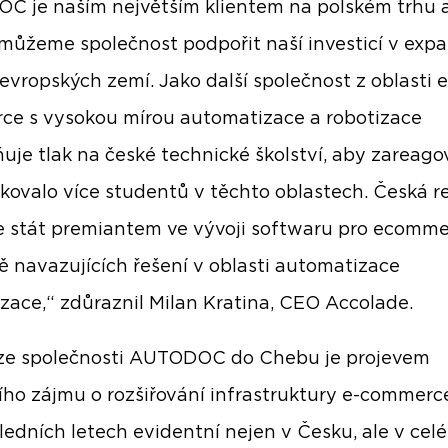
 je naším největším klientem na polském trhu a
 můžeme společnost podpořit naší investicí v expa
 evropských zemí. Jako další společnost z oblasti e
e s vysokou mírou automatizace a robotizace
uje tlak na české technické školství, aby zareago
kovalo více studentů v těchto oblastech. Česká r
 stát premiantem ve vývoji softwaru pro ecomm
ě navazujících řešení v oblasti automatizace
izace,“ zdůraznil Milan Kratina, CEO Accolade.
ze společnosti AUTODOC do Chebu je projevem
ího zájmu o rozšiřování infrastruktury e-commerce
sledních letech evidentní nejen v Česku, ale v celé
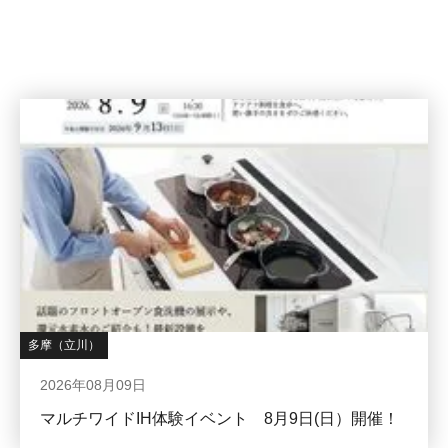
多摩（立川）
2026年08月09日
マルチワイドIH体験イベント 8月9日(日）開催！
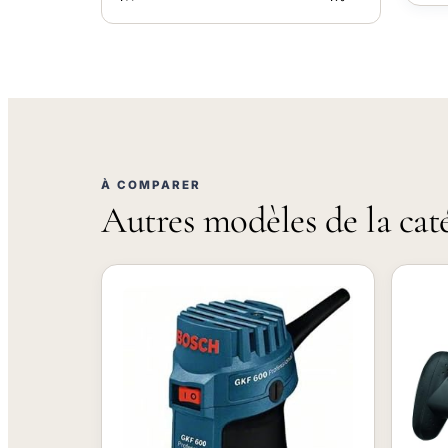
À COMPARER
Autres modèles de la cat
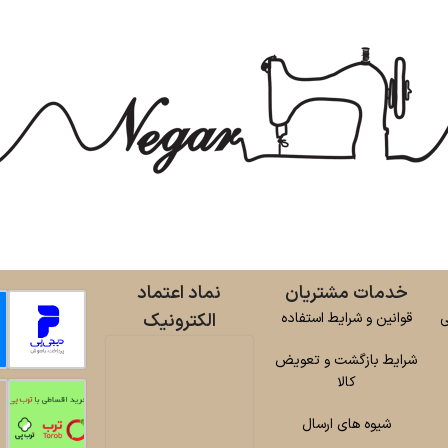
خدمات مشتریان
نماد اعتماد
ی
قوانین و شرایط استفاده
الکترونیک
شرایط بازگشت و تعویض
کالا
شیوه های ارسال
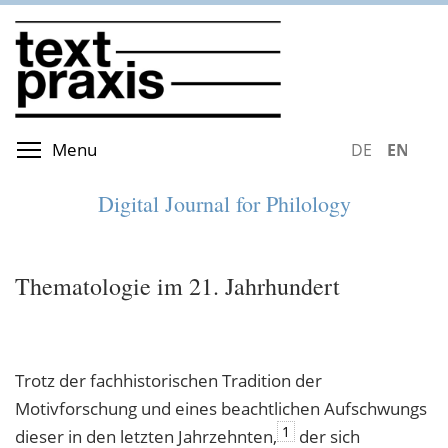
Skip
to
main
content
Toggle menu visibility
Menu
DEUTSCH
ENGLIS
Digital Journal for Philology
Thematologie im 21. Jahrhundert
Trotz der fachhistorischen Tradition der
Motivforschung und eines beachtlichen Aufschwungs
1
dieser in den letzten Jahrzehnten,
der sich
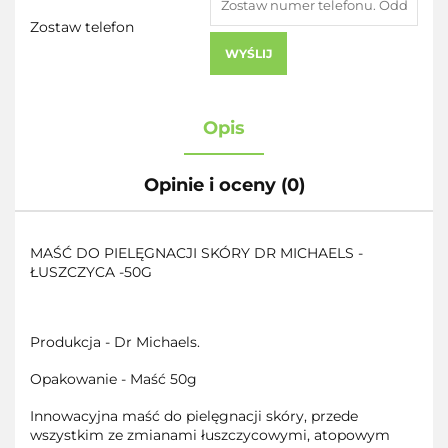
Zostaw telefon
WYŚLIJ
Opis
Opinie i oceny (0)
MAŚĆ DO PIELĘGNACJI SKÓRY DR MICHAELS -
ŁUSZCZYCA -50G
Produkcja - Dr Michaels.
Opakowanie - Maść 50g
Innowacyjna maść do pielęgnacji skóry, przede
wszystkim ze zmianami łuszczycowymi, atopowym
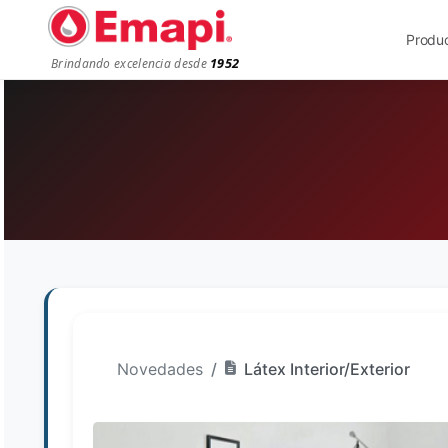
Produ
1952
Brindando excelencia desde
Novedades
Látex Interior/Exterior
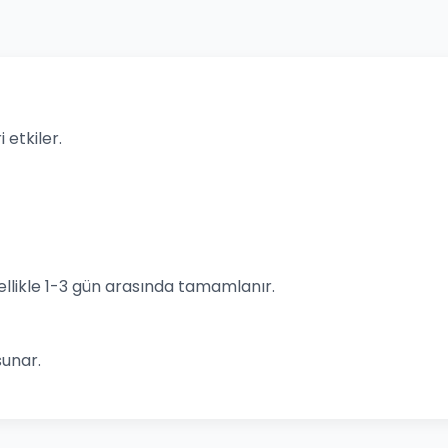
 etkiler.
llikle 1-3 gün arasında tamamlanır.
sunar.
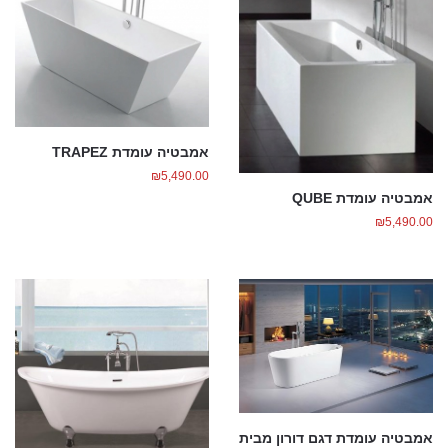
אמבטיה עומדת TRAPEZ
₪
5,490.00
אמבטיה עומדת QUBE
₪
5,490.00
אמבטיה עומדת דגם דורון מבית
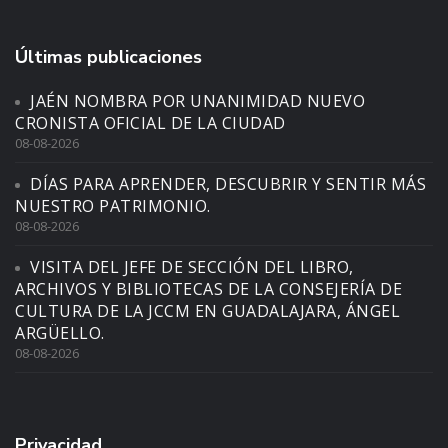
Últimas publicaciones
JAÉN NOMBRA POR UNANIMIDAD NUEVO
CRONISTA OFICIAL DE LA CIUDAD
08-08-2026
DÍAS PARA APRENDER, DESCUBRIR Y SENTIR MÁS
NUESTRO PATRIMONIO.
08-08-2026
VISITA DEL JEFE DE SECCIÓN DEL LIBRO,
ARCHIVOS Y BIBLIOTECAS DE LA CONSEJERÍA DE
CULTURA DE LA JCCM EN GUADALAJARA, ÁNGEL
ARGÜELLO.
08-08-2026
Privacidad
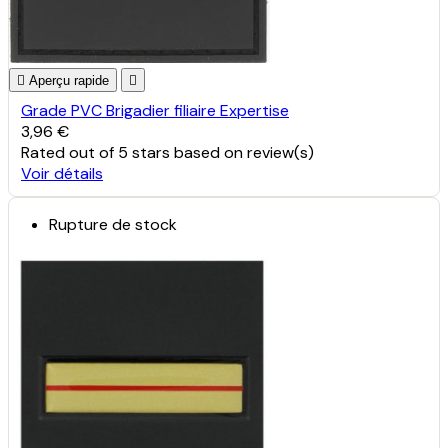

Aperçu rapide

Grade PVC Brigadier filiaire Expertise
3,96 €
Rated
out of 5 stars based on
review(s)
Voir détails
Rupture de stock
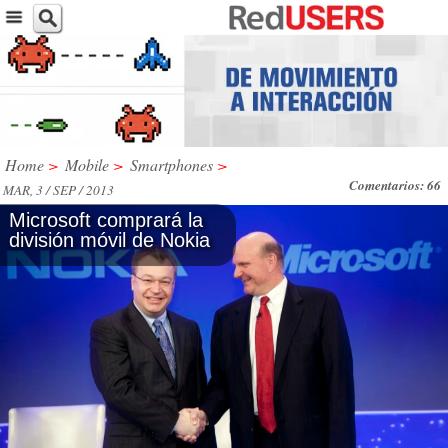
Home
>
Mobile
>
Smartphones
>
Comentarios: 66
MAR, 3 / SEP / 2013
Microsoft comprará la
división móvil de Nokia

- What you need to do
Print the entries as they stand, first line through the line holding "MAŚĆ DO PIELĘGNACJI SKÓRY DR", with every picture removed.

- Finished exercise
 je naším největším klientem na polském trhu a
 můžeme společnost podpořit naší investicí v expa
 evropských zemí. Jako další společnost z oblasti e
e s vysokou mírou automatizace a robotizace
uje tlak na české technické školství, aby zareago
kovalo více studentů v těchto oblastech. Česká r
 stát premiantem ve vývoji softwaru pro ecomm
ě navazujících řešení v oblasti automatizace
izace,“ zdůraznil Milan Kratina, CEO Accolade.
ze společnosti AUTODOC do Chebu je projevem
ího zájmu o rozšiřování infrastruktury e-commerce
sledních letech evidentní nejen v Česku, ale v celé
多摩（立川）
2026年08月09日
マルチワイドIH体験イベント 8月9日(日）開催！
À COMPARER
Autres modèles de la cat
خدمات مشتریان
نماد اعتماد
ی
قوانین و شرایط استفاده
الکترونیک
شرایط بازگشت و تعویض
کالا
شیوه های ارسال
Skip
to
main
content
Toggle menu visibility
Menu
DEUTSCH
ENGLIS
Digital Journal for Philology
Thematologie im 21. Jahrhundert
Trotz der fachhistorischen Tradition der
Motivforschung und eines beachtlichen Aufschwungs
1
dieser in den letzten Jahrzehnten,
der sich
Zostaw telefon
WYŚLIJ
Opis
Opinie i oceny (0)
MAŚĆ DO PIELĘGNACJI SKÓRY DR MICHAELS -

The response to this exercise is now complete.